A real-world scenario
A fintech company is running Debian 10 on 40% of their backend nodes. Their security team knows it's EOL — has been for two years. They have a migration plan that's six months out. The CISO needs to answer: is that acceptable?
Without the EOL Risk Score™, that's a judgment call made in a meeting. With it, it's a number: 87 out of 100. That's in the critical band. There are active CISA KEV entries attached to Debian 10. That six-month timeline needs to be a conversation — not an assumption.

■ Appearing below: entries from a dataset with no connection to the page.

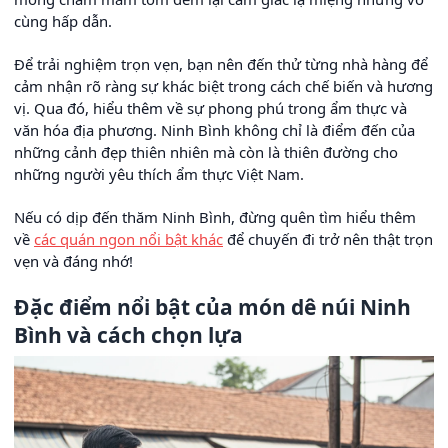
cùng hấp dẫn.
Để trải nghiệm trọn vẹn, bạn nên đến thử từng nhà hàng để
cảm nhận rõ ràng sự khác biệt trong cách chế biến và hương
vị. Qua đó, hiểu thêm về sự phong phú trong ẩm thực và
văn hóa địa phương. Ninh Bình không chỉ là điểm đến của
những cảnh đẹp thiên nhiên mà còn là thiên đường cho
những người yêu thích ẩm thực Việt Nam.
Nếu có dịp đến thăm Ninh Bình, đừng quên tìm hiểu thêm
về
các quán ngon nổi bật khác
để chuyến đi trở nên thật trọn
vẹn và đáng nhớ!
Đặc điểm nổi bật của món dê núi Ninh
Bình và cách chọn lựa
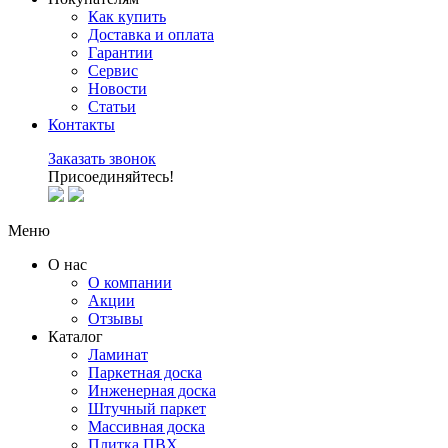
Как купить
Доставка и оплата
Гарантии
Сервис
Новости
Статьи
Контакты
Заказать звонок
Присоединяйтесь!
Меню
О нас
О компании
Акции
Отзывы
Каталог
Ламинат
Паркетная доска
Инженерная доска
Штучный паркет
Массивная доска
Плитка ПВХ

The score doesn't make the decision. It makes sure the decision is made with the right information, by the right people, at the right time.
Migrate or extend?
Choose migration if you can move to a supported version within 6–12 months without major breaking changes. Migration eliminates the risk permanently and removes ongoing support costs. It's always the preferred long-term answer.
Choose extended support if migration is blocked by third-party dependency incompatibilities, regulatory change-freeze periods, insufficient engineering bandwidth, or complex monorepos where upgrading the runtime requires months of testing. Extended lifecycle support (ELS) from a commercial vendor provides continued CVE patches while you execute a controlled migration.
ELS is a bridge, not a destination. The right answer is always to establish a migration timeline alongside any extended support contract. A score of 80+ means both conversations need to happen today.